Alexis Kane is the product manager behind Focus sessions, a feature of the new Windows 11 operating system that removes distractions, launches a timer and issues reminders to take breaks. She also has ADHD, which is linked to inattentiveness and difficulty with organization, and helped inform the design.
Kane says that notifications on her computer destroyed her ability to concentrate. “I am very much not alone in these feelings, and this is why we knew we had to do something to calm down the PC and reduce distractions for users.” Focus sessions are a way of creating bursts of time when notifications and other interruptions are silenced, without having to switch them off completely and potentially miss important information.
Similarly, dyslexic people have their own specific needs to make products more accessible for them, but designing for those needs can have positive knock-on effects for other users. Microsoft’s Edge browser, for example, has a “line focus” feature, which highlights one line of text at a time. Users can also switch to “immersive reader view,” which eliminates visual clutter and allows customization of colors.
Immersive reader view was “originally designed to meet the needs of readers with dyslexia and dysgraphia,” according to Microsoft’s website. “However, anyone who wants to make reading on their device easier can benefit from this tool.” This may apply to people with low vision or a decline in cognitive functioning due to advanced age.
Noise is another distraction that those with autism and ADD find hard to tune out. Safari Reader is an Apple Macintosh feature that removes navigation bars, buttons, and ads to help direct focus to content on the web.
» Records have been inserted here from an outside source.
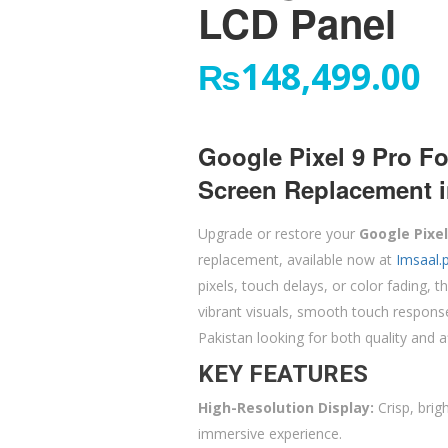
LCD Panel
₨
148,499.00
Google Pixel 9 Pro F
Screen Replacement i
Upgrade or restore your
Google Pixel
replacement, available now at
Imsaal.
pixels, touch delays, or color fading,
vibrant visuals, smooth touch response,
Pakistan looking for both quality and af
KEY FEATURES
High-Resolution Display:
Crisp, brig
immersive experience.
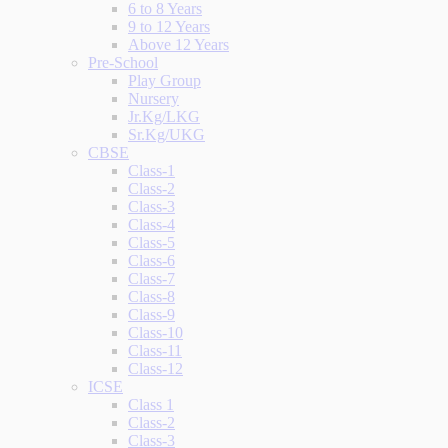
6 to 8 Years
9 to 12 Years
Above 12 Years
Pre-School
Play Group
Nursery
Jr.Kg/LKG
Sr.Kg/UKG
CBSE
Class-1
Class-2
Class-3
Class-4
Class-5
Class-6
Class-7
Class-8
Class-9
Class-10
Class-11
Class-12
ICSE
Class 1
Class-2
Class-3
And Guided Access, for iPhones, iPods, and iPads, can create working sessions where only one app is active at a time. A screen can even be muted to gestures and touches, to help manage attention. Apple also created entirely new background sounds to help blur noise coming from someone’s surroundings. Timed to coincide with Global Accessibility Awareness Day in 2021, the feature allows users to bury these interruptions under a steady stream of soft ambient sound.
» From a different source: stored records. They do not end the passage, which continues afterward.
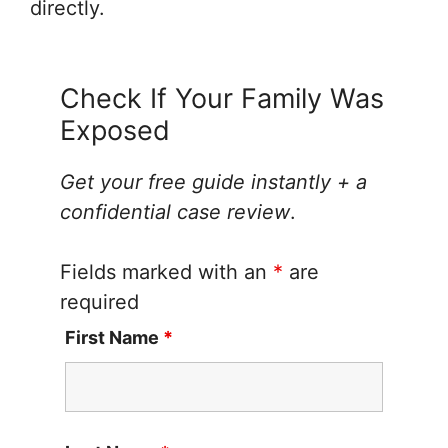
directly.
Check If Your Family Was
Exposed
Get your free guide instantly + a
confidential case review
.
Fields marked with an
*
are
required
First Name
*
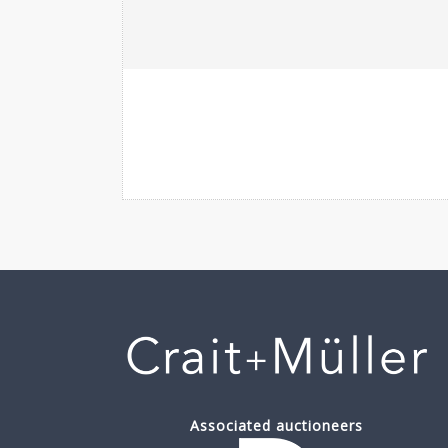
Associated auctioneers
The CEO of StoryToys, Emmet O’Neill, learned this lesson through experience. The company creates apps for children with brands like LEGO, Disney and Marvel. O’Neill says that he wasn’t as aware of what neurodiverse kids may be experiencing when he first started designing apps, and the products had a tendency to be “noisy and overstimulating,” he says Then he created a series of uncluttered apps based on The Very Hungry Caterpillar, a classic children’s book with minimalist design. At a conference, he received feedback that neurodivergent children had strongly connected with the apps.
“With one child in particular, who was non-verbal, it had led to a significant breakthrough. The child’s parents wept with joy to see this focus and connection. After that, I started to make conscious decisions about paring back and slowly releasing stimuli in apps to cater to this audience,” he says. “Those decisions were made with neurodivergent children in mind, but the customer feedback we’ve received over the years would suggest it has made great business sense too.”
The boost to O’Neill’s business likely stemmed from a design change that, while focused on a specific user, benefited others too. As Duggin points out, everyone goes through circumstances such as insomnia, a hangover, or even being on strong medication. These experiences may change how they absorb details or make sense of what they’re reading, hearing or seeing. Designing for neurodivergence means designing for these moments, too.
“There are loads of common life situations that mean we’re processing information in a different way than we are when we’re well-slept and not stressed,” he says. It’s another reason why testing products on a diverse range of users, he points out, “…will make things work for the widest possible audience.”